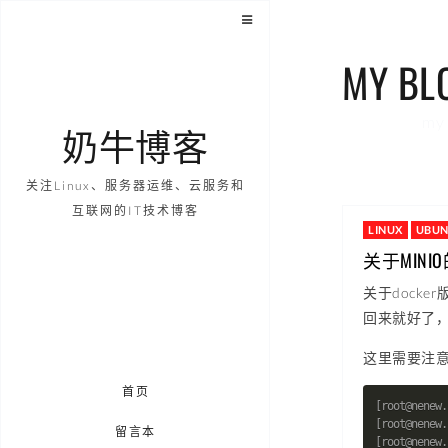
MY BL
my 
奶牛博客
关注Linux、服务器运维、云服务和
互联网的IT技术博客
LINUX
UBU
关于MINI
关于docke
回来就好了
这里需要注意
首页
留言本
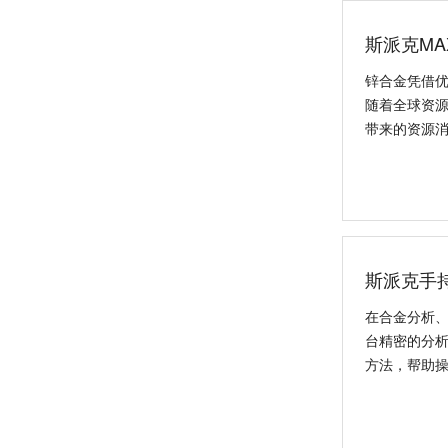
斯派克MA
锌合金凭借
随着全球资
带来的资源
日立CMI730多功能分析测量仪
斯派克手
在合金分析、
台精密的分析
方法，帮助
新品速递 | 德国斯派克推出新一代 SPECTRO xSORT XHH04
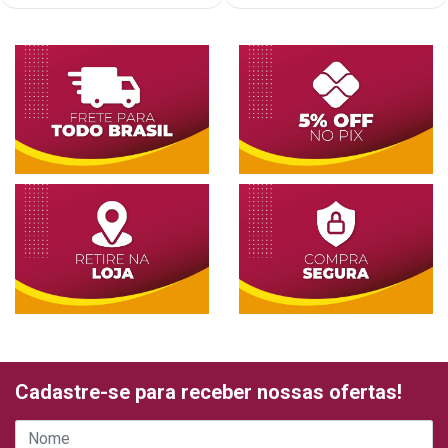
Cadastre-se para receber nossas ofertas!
* * *
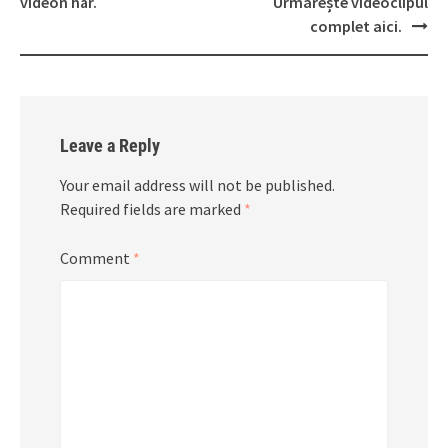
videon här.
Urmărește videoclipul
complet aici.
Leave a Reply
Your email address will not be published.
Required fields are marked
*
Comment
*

# [Exercise]
Go to the line above that contains "关注Linux、服务器运维、云服务和" and reproduce everything exactly from there through the line that contains "Cadastre-se para receber nossas ofertas!", leaving out the pictures.

# [Answer to this task]
关注Linux、服务器运维、云服务和
互联网的IT技术博客
LINUX
UBU
关于MINI
关于docke
回来就好了
这里需要注意
首页
留言本
斯派克MA
锌合金凭借
随着全球资
带来的资源
日立CMI730多功能分析测量仪
斯派克手
在合金分析、
台精密的分析
方法，帮助
新品速递 | 德国斯派克推出新一代 SPECTRO xSORT XHH04
Cadastre-se para receber nossas ofertas!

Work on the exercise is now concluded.